> Problem description
Give a faithful, exact copy of all entries, minus the images.

** Provided material follows **

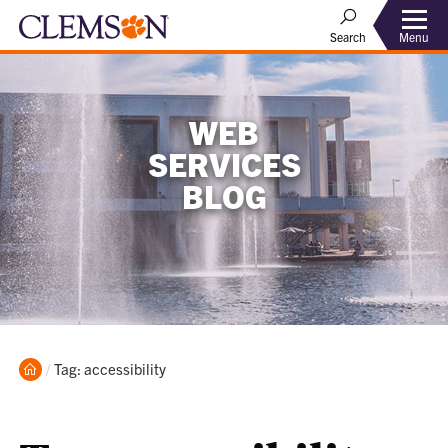
Menu
Search
WEB
SERVICES
BLOG
Home
Current:
Tag: accessibility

** End of Provided material **

> Exercise output
Menu
Search
WEB
SERVICES
BLOG
Home
Current:
Tag: accessibility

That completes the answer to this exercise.